- **WORK REQUIRED**:
All entries are to be quoted exactly; the images stay out of the copy.

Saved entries
◆ ◆ ◆ ◆ ◆ ◆ ◆
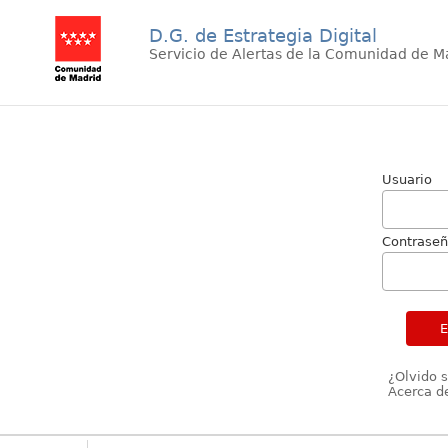
D.G. de Estrategia Digital
Servicio de Alertas de la Comunidad de M
Usuario
Contrase
¿Olvido 
Acerca de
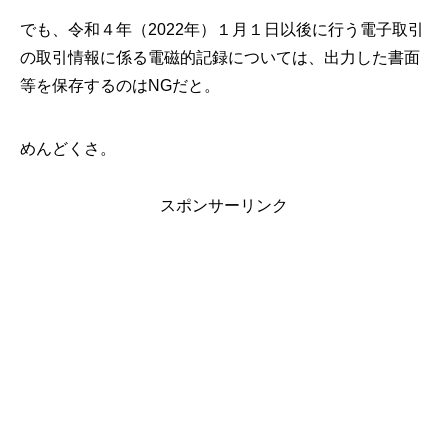
でも、令和４年（2022年）１月１日以後に行う電子取引
の取引情報に係る電磁的記録については、出力した書面
等を保存するのはNGだと。
めんどくさ。
スポンサーリンク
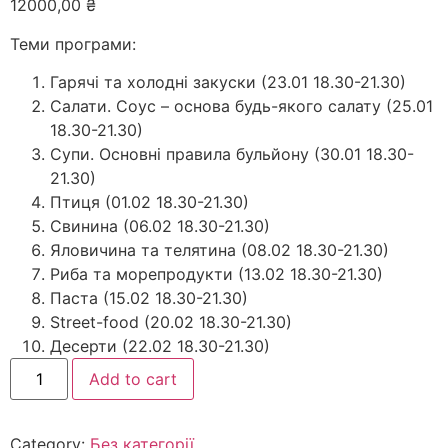
12000,00
₴
Теми програми:
Гарячі та холодні закуски (23.01 18.30-21.30)
Салати. Соус – основа будь-якого салату (25.01
18.30-21.30)
Супи. Основні правила бульйону (30.01 18.30-
21.30)
Птиця (01.02 18.30-21.30)
Свинина (06.02 18.30-21.30)
Яловичина та телятина (08.02 18.30-21.30)
Риба та морепродукти (13.02 18.30-21.30)
Паста (15.02 18.30-21.30)
Street-food (20.02 18.30-21.30)
Десерти (22.02 18.30-21.30)
Add to cart
Category:
Без категорії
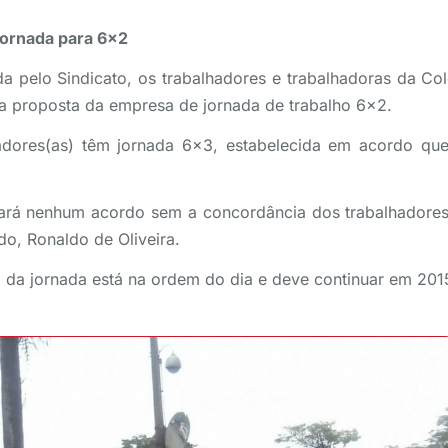
jornada para 6×2
a pelo Sindicato, os trabalhadores e trabalhadoras da Co
 proposta da empresa de jornada de trabalho 6×2.
hadores(as) têm jornada 6×3, estabelecida em acordo qu
nará nenhum acordo sem a concordância dos trabalhadores
do, Ronaldo de Oliveira.
 da jornada está na ordem do dia e deve continuar em 201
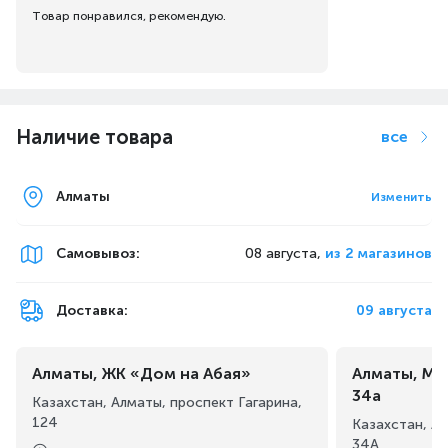
Товар понравился, рекомендую.
Наличие товара
все
Алматы
Изменить
Самовывоз
:
08 августа,
из 2 магазинов
Доставка:
09 августа
Алматы, ЖК «Дом на Абая»
Алматы, Ма
34а
Казахстан, Алматы, проспект Гагарина,
124
Казахстан, А
34А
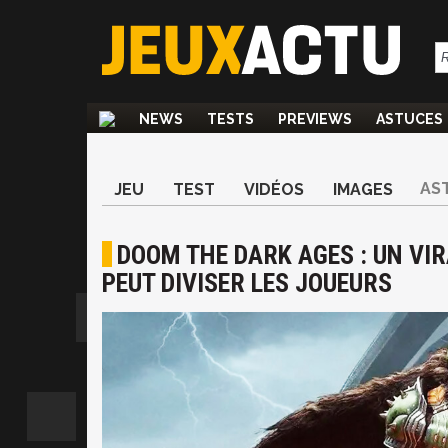
NEWS
TESTS
PREVIEWS
ASTUCES
AS
JEU
TEST
VIDÉOS
IMAGES
DOOM THE DARK AGES : UN VIR
PEUT DIVISER LES JOUEURS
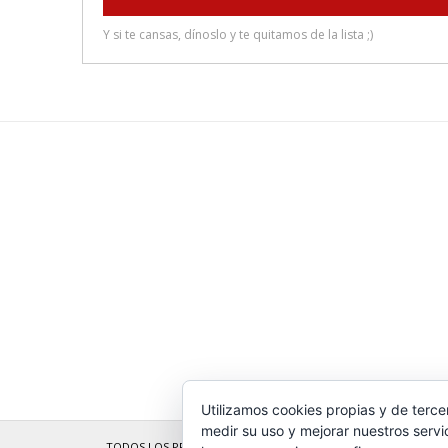
Utilizamos cookies propias y de terce
medir su uso y mejorar nuestros servi
TODOS LOS PRODUCTOS
LEGADO
QUESERÍA
GANADERÍA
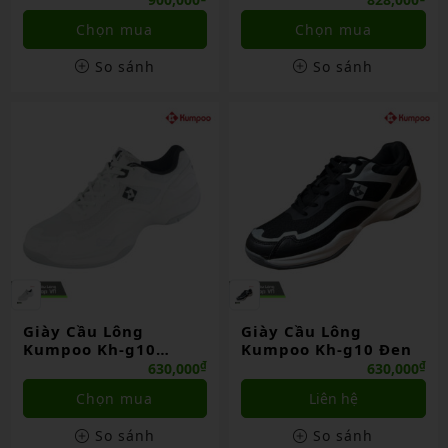
Chọn mua
Chọn mua
So sánh
So sánh
Giày Cầu Lông
Giày Cầu Lông
Kumpoo Kh-g10
Kumpoo Kh-g10 Đen
Trắng
₫
₫
630,000
630,000
Chọn mua
Liên hệ
So sánh
So sánh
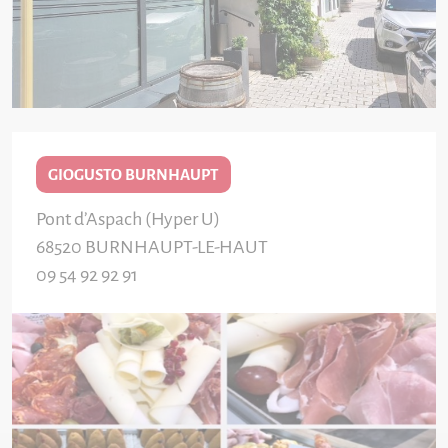
GIOGUSTO BURNHAUPT
Pont d’Aspach (Hyper U)
68520
BURNHAUPT-LE-HAUT
09 54 92 92 91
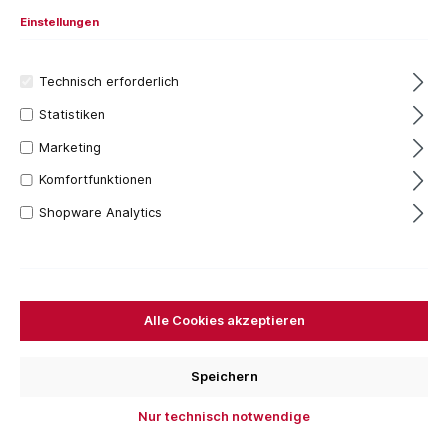
Einstellungen
Technisch erforderlich
Statistiken
Marketing
Komfortfunktionen
5 Stück
Shopware Analytics
3,21 €*
Inhalt:
1 Stück
Preise inkl. MwSt. zzgl. Versandkosten
Sofort verfügbar, Lieferzeit: 1-3 Tage
Alle Cookies akzeptieren
Bestellen Sie für weitere
250,00 €
und Sie erhalten
Ihre Bestellung versandkostenfrei.
Speichern
Nur technisch notwendige
Stück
◆ ◆ ◆ ◆ ◆ ◆ ◆
- **ANSWER FOR THE TASK**:
D.G. de Estrategia Digital
Servicio de Alertas de la Comunidad de M
Usuario
Contrase
¿Olvido 
Acerca de
でも、令和４年（2022年）１月１日以後に行う電子取引
の取引情報に係る電磁的記録については、出力した書面
等を保存するのはNGだと。
めんどくさ。
スポンサーリンク
12000,00
₴
Теми програми:
Гарячі та холодні закуски (23.01 18.30-21.30)
Салати. Соус – основа будь-якого салату (25.01
18.30-21.30)
Супи. Основні правила бульйону (30.01 18.30-
21.30)
Птиця (01.02 18.30-21.30)
Свинина (06.02 18.30-21.30)
Яловичина та телятина (08.02 18.30-21.30)
Риба та морепродукти (13.02 18.30-21.30)
Паста (15.02 18.30-21.30)
Street-food (20.02 18.30-21.30)
Десерти (22.02 18.30-21.30)
Add to cart
Category:
Без категорії
jornada para 6×2
a pelo Sindicato, os trabalhadores e trabalhadoras da Co
 proposta da empresa de jornada de trabalho 6×2.
hadores(as) têm jornada 6×3, estabelecida em acordo qu
nará nenhum acordo sem a concordância dos trabalhadores
do, Ronaldo de Oliveira.
 da jornada está na ordem do dia e deve continuar em 201
Товар понравился, рекомендую.
Наличие товара
все
Алматы
Изменить
Самовывоз
:
08 августа,
из 2 магазинов
Доставка:
09 августа
Алматы, ЖК «Дом на Абая»
Алматы, Ма
34а
Казахстан, Алматы, проспект Гагарина,
124
Казахстан, А
34А
NEWS
TESTS
PREVIEWS
ASTUCES
AS
JEU
TEST
VIDÉOS
IMAGES
DOOM THE DARK AGES : UN VIR
PEUT DIVISER LES JOUEURS
Utilizamos cookies propias y de terce
medir su uso y mejorar nuestros servi
TODOS LOS PRODUCTOS
LEGADO
QUESERÍA
GANADERÍA
Chọn mua
Chọn mua
So sánh
So sánh
Giày Cầu Lông
Giày Cầu Lông
Kumpoo Kh-g10
Kumpoo Kh-g10 Đen
Trắng
₫
₫
630,000
630,000
Chọn mua
Liên hệ
So sánh
So sánh
GIOGUSTO BURNHAUPT
Pont d’Aspach (Hyper U)
68520
BURNHAUPT-LE-HAUT
09 54 92 92 91
Einstellungen
Technisch erforderlich
Statistiken
Marketing
Komfortfunktionen
5 Stück
Shopware Analytics
3,21 €*
Inhalt:
1 Stück
Preise inkl. MwSt. zzgl. Versandkosten
Sofort verfügbar, Lieferzeit: 1-3 Tage
Alle Cookies akzeptieren
Bestellen Sie für weitere
250,00 €
und Sie erhalten
Ihre Bestellung versandkostenfrei.
Speichern
Nur technisch notwendige
Stück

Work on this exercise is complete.